When Calvin was three or four, on one of our trips to his neuro-ophthalmologist in Boston, while in the waiting room I got to talking with a man who was there with his granddaughter. She had been born several months early, a twin whose sister had died at birth. In a thick, gravely South Boston accent he told me that the little girl had retinopathy of prematurity (ROP) a common visual impairment of preemies thought to be caused by oxygen toxicity (as I understand it, from artificial respiration) and/or hypoxia. I told him that Calvin was also premature and suffered from acute myopia as well as cerebral visual impairment (CVI), his white matter—the neuro-pathways—to a great extent absent.

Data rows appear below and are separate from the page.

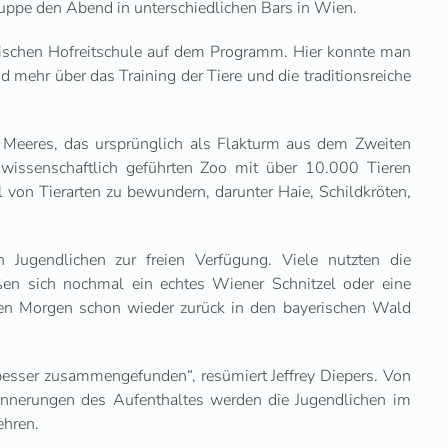
ruppe den Abend in unterschiedlichen Bars in Wien.
ischen Hofreitschule auf dem Programm. Hier konnte man
mehr über das Training der Tiere und die traditionsreiche
Meeres, das ursprünglich als Flakturm aus dem Zweiten
wissenschaftlich geführten Zoo mit über 10.000 Tieren
l von Tierarten zu bewundern, darunter Haie, Schildkröten,
ugendlichen zur freien Verfügung. Viele nutzten die
ßen sich nochmal ein echtes Wiener Schnitzel oder eine
en Morgen schon wieder zurück in den bayerischen Wald
besser zusammengefunden“, resümiert Jeffrey Diepers. Von
innerungen des Aufenthaltes werden die Jugendlichen im
ehren.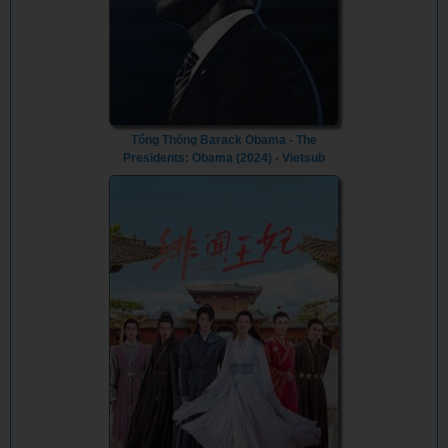
Tổng Thống Barack Obama - The
Presidents: Obama (2024) - Vietsub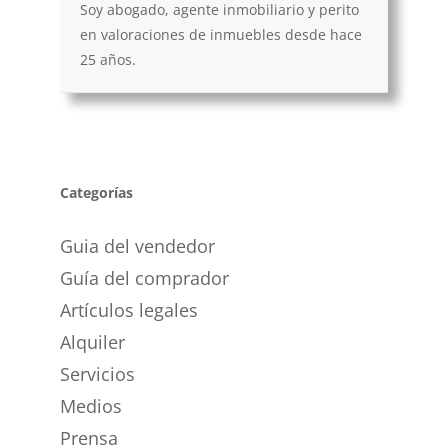
Soy abogado, agente inmobiliario y perito
en valoraciones de inmuebles desde hace
25 años.
Categorías
Guia del vendedor
Guía del comprador
Artículos legales
Alquiler
Servicios
Medios
Prensa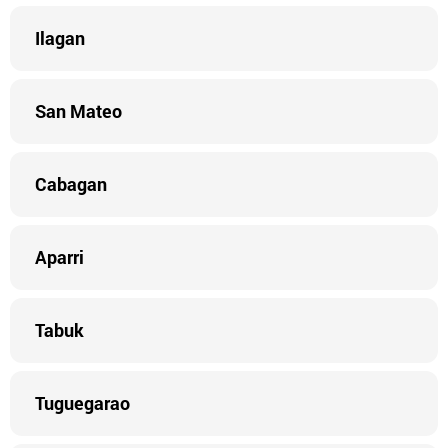
Ilagan
San Mateo
Cabagan
Aparri
Tabuk
Tuguegarao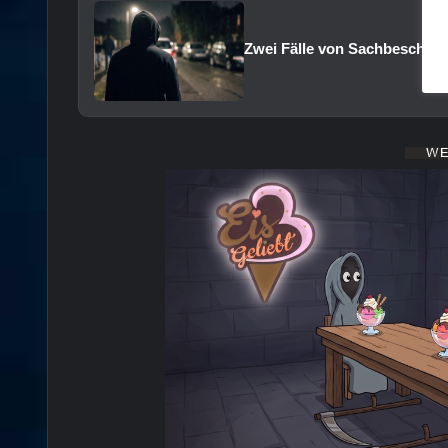
Zwei Fälle von Sachbeschädi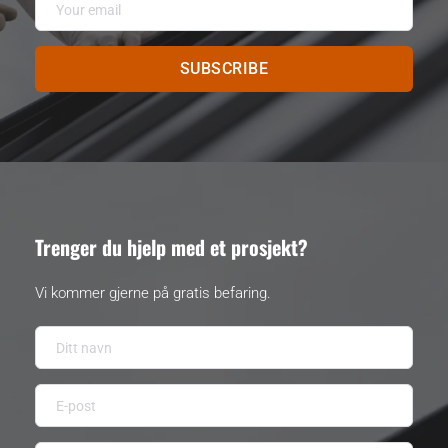
SUBSCRIBE
Trenger du hjelp med et prosjekt? 
Vi kommer gjerne på gratis befaring.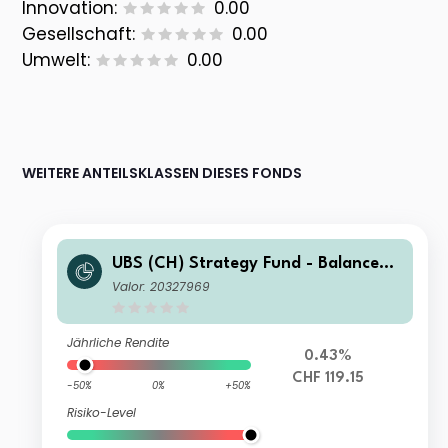
Innovation:
0.00
Gesellschaft:
0.00
Umwelt:
0.00
WEITERE ANTEILSKLASSEN DIESES FONDS
UBS (CH) Strategy Fund - Balanced
(CHF) Q
Valor: 20327969
Jährliche Rendite
0.43%
CHF 119.15
-50%
0%
+50%
Risiko-Level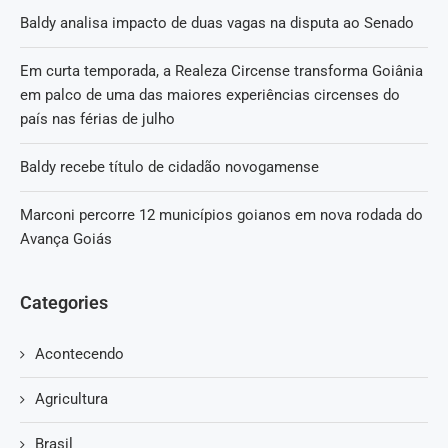
Baldy analisa impacto de duas vagas na disputa ao Senado
Em curta temporada, a Realeza Circense transforma Goiânia
em palco de uma das maiores experiências circenses do
país nas férias de julho
Baldy recebe título de cidadão novogamense
Marconi percorre 12 municípios goianos em nova rodada do
Avança Goiás
Categories
Acontecendo
Agricultura
Brasil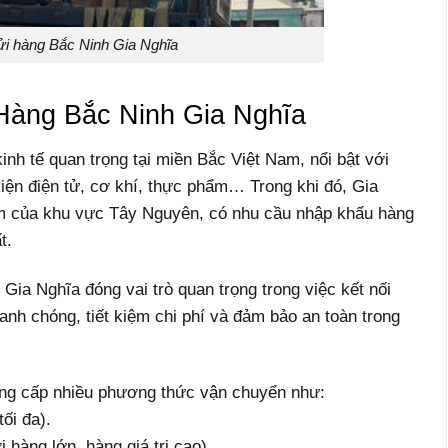
ửi hàng Bắc Ninh Gia Nghĩa
 Hàng Bắc Ninh Gia Nghĩa
inh tế quan trọng tại miền Bắc Việt Nam, nổi bật với
kiện điện tử, cơ khí, thực phẩm… Trong khi đó, Gia
âm của khu vực Tây Nguyên, có nhu cầu nhập khẩu hàng
t.
Gia Nghĩa đóng vai trò quan trọng trong việc kết nối
anh chóng, tiết kiệm chi phí và đảm bảo an toàn trong
ng cấp nhiều phương thức vận chuyển như:
ối đa).
hàng lớn, hàng giá trị cao).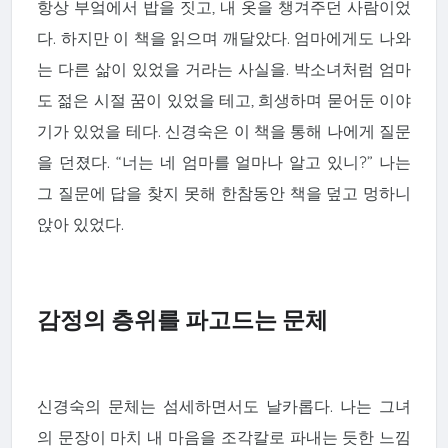
항상 부엌에서 밥을 짓고, 내 옷을 챙겨주던 사람이었
다. 하지만 이 책을 읽으며 깨달았다. 엄마에게도 나와
는 다른 삶이 있었을 거라는 사실을. 박소녀처럼 엄마
도 젊은 시절 꿈이 있었을 테고, 희생하며 묻어둔 이야
기가 있었을 테다. 신경숙은 이 책을 통해 나에게 질문
을 던졌다. “너는 네 엄마를 얼마나 알고 있니?” 나는
그 질문에 답을 찾지 못해 한참동안 책을 덮고 멍하니
앉아 있었다.
감정의 층위를 파고드는 문체
신경숙의 문체는 섬세하면서도 날카롭다. 나는 그녀
의 문장이 마치 내 마음을 조각칼로 파내는 듯한 느낌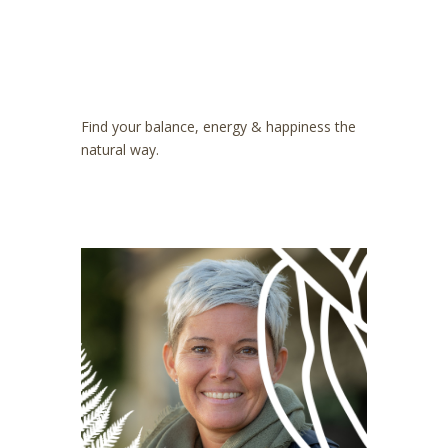
Find your balance, energy & happiness the
natural way.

The man, a ruggedly handsome barrel-chested, white-haired Italian, reached into his trouser pocket and plucked out a black velvet satchel with a satin cord and handed it to me, “this is for you to keep for your boy.” With clear eyes the man continued to tell me that the ivory rosary inside, though broken in places, had saved his granddaughter’s life and allowed her to see. “Now it is for you and Calvin.” I poured the beaded chain into my palm and regarded the crucifix. In the center of its engraved arms was a tiny inlaid brass-framed window, into which the man bid me to look. With one eye squinted I held the cross up to the light and peered in. Inside was a miniature etching of Saint Anthony of Padua holding baby Jesus in his arms. “Keep it with you,” he said, “it has brought us good luck.”

Once home, I Googled St. Anthony to learn he was Portuguese and that his patronage was to seekers of lost articles and the lost articles themselves. Was I lost? Was Calvin lost? Was Calvin lost to me? I wondered, reflected and conceded. I realized that I had often asked myself those questions at various moments—sometimes at once—wondering where it all went wrong. Would I ever get my life back? Would Calvin have a real chance at living a life with decent health, good vision or simply the ability to live seizure free without horrific side effects from the mountains of drugs he’s had to ingest into his perfect little innocent body?

Then, I remembered the trip Michael and I took to Brazil before we had conceived Calvin. Three sultry weeks we luxuriated in the vast romantic country tightly braided with European, Latin, African, and indigenous roots. We visited a church up the coast in Salvador de Bahia. In a small back stucco room hung milky wax relics—hollow arms, legs and heads—hanging from the rafters, some tied with ribbon and others with stickers bearing names of victims, of the ill, the wounded, the infirm, sent by their loved ones in hopes of a blessing and a milagre—a miracle. I tried to imagine what their god was doing about these poor, suffering, seemingly forgotten souls whose pocket-sized photographs plastered the walls in a grid resembling pixels in one of those gigantic portraits that are comprised of smaller ones.

Prayer, I’ve always thought, can’t hurt. It's no different, really, than sending out super mojo or positive vibes. After all, we're all connected in a gorgeous universal web of life formed from stardust. Though to be honest, with regard to praying to "Him" I question beseeching a god who lets little kids suffer, withholds mercy, allows pain, murder, torture, war, famine, poverty, genocide. Not a god I can believe in. And the argument of “original sin” and “free will” as the root of the world’s ills—freeing god from any culpability—is in my humble opinion, feeble—mans attempt at explaining the unexplainable for his own comfort and an aim at keeping order, particularly troubling considering the presumption that god is all-loving and omnipotent.

Still, the rosary sits inside its little black pouch on my dresser, collecting dust along with a handful of smooth gray ringed rocks, half of a sparkling violet geode from a dead friend, the tiny baby oyster shell with its red ribbon that once looped around the platinum wedding ring I gave to Michael when I proposed, and a bowl full of dried lavender atop a wooden humidor containing letters and other mementos. I keep it because the old Italian man meant it for Calvin. But the only miracle I have yet to see is its minuscule image of St. Anthony de Padua behind a glass window no larger than the head of a pin.